Attività di vendita continua regolarmente
Le attivita' dei supermarket "365" sequestrati preventivamente stamattina dal Nucleo di Polizia Economico Finanziaria della Guardia di Finanza di NAPOLI continueranno senza soluzione di continuita', sotto la gestione di un amministratore giudiziario. Sono qualche migliaio, infatti, i dipendenti della societa' e numerosissimi i punti vendita in Campania.
Il sequestro
Nella mattinata odierna, nell’ambito di indagini coordinate dalla Procura della Repubblica di Napoli, militari del Nucleo di Polizia Economico-Finanziaria della Guardia di Finanza di Napoli hanno eseguito un provvedimento di sequestro preventivo emesso dal G.I.P. del Tribunale di Napoli nei confronti degli amministratori di fatto e di diritto delle società “AP SRL” e “AP COMMERCIALE SRL”, alle quali fa capo la catena di supermercati a marchio “SOLE 365” con 41 punti vendita per ipotesi di bancarotta fraudolenta e frode fiscale.
I responsabili avrebbero pianificato e realizzato, in modo organizzato e perdurante nel tempo, una serie di condotte distrattive in danno di una società fallita a loro riconducibile (SUNRISE SUPERMERCATI SRL) nonché posto in essere operazioni volte a omettere il versamento delle imposte a favore dell’Erario. In particolare, la compagine ha operato, attraverso varie società facenti capo alla medesima, con il preciso scopo di mantenere, mediante vorticosi avvicendamenti, integro il patrimonio aziendale a fronte dei debiti accumulatisi nel corso degli anni con i creditori della società poi fallita, tra cui spicca il credito vantato dall’Erario per imposte e sanzioni mai versati (oltre 5 milioni di euro).

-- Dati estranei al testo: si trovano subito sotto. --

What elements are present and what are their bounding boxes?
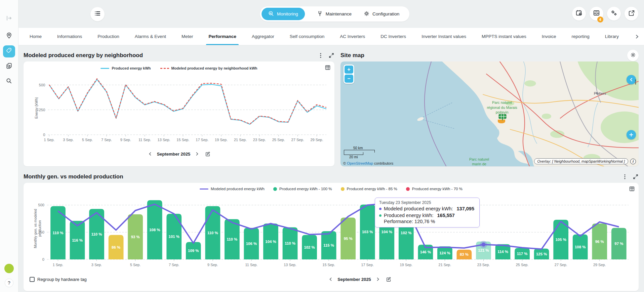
- svg-text:23 Sep.: 23 Sep.: [253, 138, 266, 142]
- sidebar-item-search[interactable]: [3, 76, 15, 88]
- tab-inverter-instant-values[interactable]: Inverter Instant values: [414, 28, 474, 45]
- sidebar-item-saved[interactable]: [3, 60, 15, 73]
- monthly-footer: Regroup by hardware tag September 2025: [28, 273, 634, 286]
- map-settings-button[interactable]: [627, 50, 639, 61]
- legend-produced-swatch: [100, 68, 109, 69]
- monthly-chart-svg[interactable]: 02505001 Sep.3 Sep.5 Sep.7 Sep.9 Sep.11 …: [32, 191, 634, 272]
- svg-text:13 Sep.: 13 Sep.: [284, 263, 296, 267]
- monthly-date-label[interactable]: September 2025: [337, 277, 371, 282]
- svg-text:146 %: 146 %: [420, 250, 431, 254]
- location-pin-icon: [6, 32, 12, 40]
- energy-date-label[interactable]: September 2025: [157, 152, 191, 157]
- site-map-canvas[interactable]: [340, 61, 639, 166]
- header-actions: 4: [572, 7, 638, 20]
- energy-card: Produced energy kWh Modeled produced ene…: [24, 61, 334, 166]
- sidebar-item-tags[interactable]: [3, 45, 15, 57]
- tab-configuration[interactable]: Configuration: [364, 11, 399, 17]
- tab-ac-inverters[interactable]: AC Inverters: [332, 28, 373, 45]
- svg-text:15 Sep.: 15 Sep.: [176, 138, 189, 142]
- legend-85-swatch: [341, 187, 345, 191]
- map-scale-mi-label: 20 mi: [349, 155, 375, 159]
- osm-link[interactable]: OpenStreetMap: [347, 161, 373, 165]
- tab-alarms-event[interactable]: Alarms & Event: [127, 28, 174, 45]
- tab-reporting[interactable]: reporting: [564, 28, 597, 45]
- svg-text:102 %: 102 %: [304, 245, 315, 249]
- map-info-icon[interactable]: i: [630, 159, 636, 164]
- energy-chart-svg[interactable]: 02505001 Sep.3 Sep.5 Sep.7 Sep.9 Sep.11 …: [32, 70, 330, 148]
- regroup-checkbox[interactable]: [30, 277, 35, 282]
- svg-text:108 %: 108 %: [575, 245, 586, 249]
- svg-text:9 Sep.: 9 Sep.: [120, 138, 131, 142]
- tab-dc-inverters[interactable]: DC Inverters: [373, 28, 414, 45]
- energy-ylabel: Energy (kWh): [34, 88, 38, 128]
- tag-icon: [6, 47, 12, 55]
- zoom-in-button[interactable]: +: [345, 66, 353, 74]
- map-menu-dots-icon[interactable]: [633, 79, 638, 85]
- tooltip-date: Tuesday 23 September 2025: [379, 200, 475, 205]
- legend-100-swatch: [273, 187, 277, 191]
- legend-85-label: Produced energy kWh - 85 %: [347, 187, 397, 191]
- list-button[interactable]: [90, 7, 105, 21]
- chart-tooltip: Tuesday 23 September 2025 Modeled produc…: [375, 198, 480, 227]
- energy-edit-date-icon[interactable]: [205, 151, 210, 157]
- expand-right-icon[interactable]: [6, 15, 12, 22]
- tab-monitoring[interactable]: Monitoring: [261, 8, 305, 20]
- tab-maintenance[interactable]: Maintenance: [317, 11, 352, 17]
- regroup-control[interactable]: Regroup by hardware tag: [30, 277, 87, 282]
- tab-self-consumption[interactable]: Self consumption: [282, 28, 332, 45]
- svg-text:7 Sep.: 7 Sep.: [101, 138, 112, 142]
- open-external-button[interactable]: [625, 7, 638, 20]
- svg-text:104 %: 104 %: [381, 230, 392, 234]
- tab-production[interactable]: Production: [90, 28, 127, 45]
- tab-invoice[interactable]: Invoice: [534, 28, 564, 45]
- svg-text:110 %: 110 %: [227, 237, 238, 241]
- status-green-dot: [4, 264, 14, 273]
- settings-button[interactable]: [607, 7, 621, 20]
- tab-informations[interactable]: Informations: [49, 28, 90, 45]
- map-attribution: © OpenStreetMap contributors: [343, 161, 393, 165]
- tooltip-modeled-dot: [379, 208, 381, 210]
- tab-mppts-instant-values[interactable]: MPPTS instant values: [474, 28, 534, 45]
- external-link-icon: [628, 10, 635, 18]
- zoom-out-button[interactable]: −: [345, 75, 353, 83]
- energy-date-nav: September 2025: [28, 149, 330, 159]
- tab-meter[interactable]: Meter: [174, 28, 201, 45]
- svg-text:19 Sep.: 19 Sep.: [215, 138, 228, 142]
- svg-text:105 %: 105 %: [555, 238, 566, 242]
- inbox-button[interactable]: 4: [590, 7, 603, 20]
- energy-next-month-icon[interactable]: [194, 152, 200, 156]
- monthly-expand-icon[interactable]: [633, 174, 639, 180]
- svg-text:17 Sep.: 17 Sep.: [361, 263, 374, 267]
- legend-70-label: Produced energy kWh - 70 %: [412, 187, 462, 191]
- monthly-edit-date-icon[interactable]: [386, 277, 391, 282]
- gears-icon: [610, 9, 617, 18]
- map-add-button[interactable]: [627, 130, 636, 139]
- tab-home[interactable]: Home: [22, 28, 49, 45]
- sidebar-item-location[interactable]: [3, 30, 15, 42]
- monthly-prev-month-icon[interactable]: [328, 277, 333, 281]
- main-content: Modeled produced energy by neighborhood: [18, 45, 644, 291]
- monthly-menu-dots-icon[interactable]: [622, 174, 628, 180]
- tooltip-produced-value: 165,557: [437, 212, 455, 219]
- monthly-next-month-icon[interactable]: [375, 277, 380, 281]
- help-label: ?: [8, 280, 10, 286]
- calendar-user-icon: [575, 9, 582, 18]
- energy-prev-month-icon[interactable]: [148, 152, 153, 156]
- monthly-date-nav: September 2025: [328, 274, 391, 284]
- energy-menu-dots-icon[interactable]: [318, 52, 324, 58]
- tab-performance[interactable]: Performance: [201, 28, 244, 45]
- svg-text:7 Sep.: 7 Sep.: [169, 263, 179, 267]
- tooltip-modeled-value: 137,095: [457, 206, 474, 212]
- calendar-button[interactable]: [572, 7, 586, 20]
- monthly-chart-area: Monthly gen. vs modeled production 02505…: [32, 191, 634, 273]
- energy-expand-icon[interactable]: [328, 52, 334, 58]
- svg-text:117 %: 117 %: [517, 252, 528, 256]
- svg-text:108 %: 108 %: [149, 228, 160, 232]
- tab-aggregator[interactable]: Aggregator: [244, 28, 282, 45]
- svg-text:25 Sep.: 25 Sep.: [516, 263, 529, 267]
- nav-overflow-chevron[interactable]: [633, 28, 641, 45]
- tab-library[interactable]: Library: [597, 28, 627, 45]
- energy-table-view-icon[interactable]: [325, 65, 330, 70]
- help-button[interactable]: ?: [5, 279, 13, 287]
- legend-produced-label: Produced energy kWh: [112, 66, 151, 70]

Attraverso gli accertamenti patrimoniali delegati dalla Procura di Napoli alla Guardia di Finanza è stato ricostruito l’intero patrimonio mobiliare e immobiliare sottratto alla
procedura di fallimento ed è stata individuata la frode fiscale descritta. All’esito delle operazioni sono state poste in amministrazione giudiziaria le due società “AP SRL” e “AP COMMERCIALE SRL” con 41 punti vendita, del valore di circa 20 milioni di euro, situati tra le province di Napoli, Salerno, Caserta ed Avellino che hanno totalizzato, nell’ultima annualità, un volume di affari di oltre duecento milioni di euro. Sono stati inoltre sottoposti a sequestro un’imbarcazione da diporto, due Maserati e undici immobili per un valore complessivo di mercato di oltre un milione di euro. Allo scopo di salvaguardare i livelli occupazionali dei circa duemila dipendenti, l’Autorità Giudiziaria ha disposto la prosecuzione dell’attività commerciale affidando la gestione della catena di supermercati a due professionisti nominati amministratori giudiziari.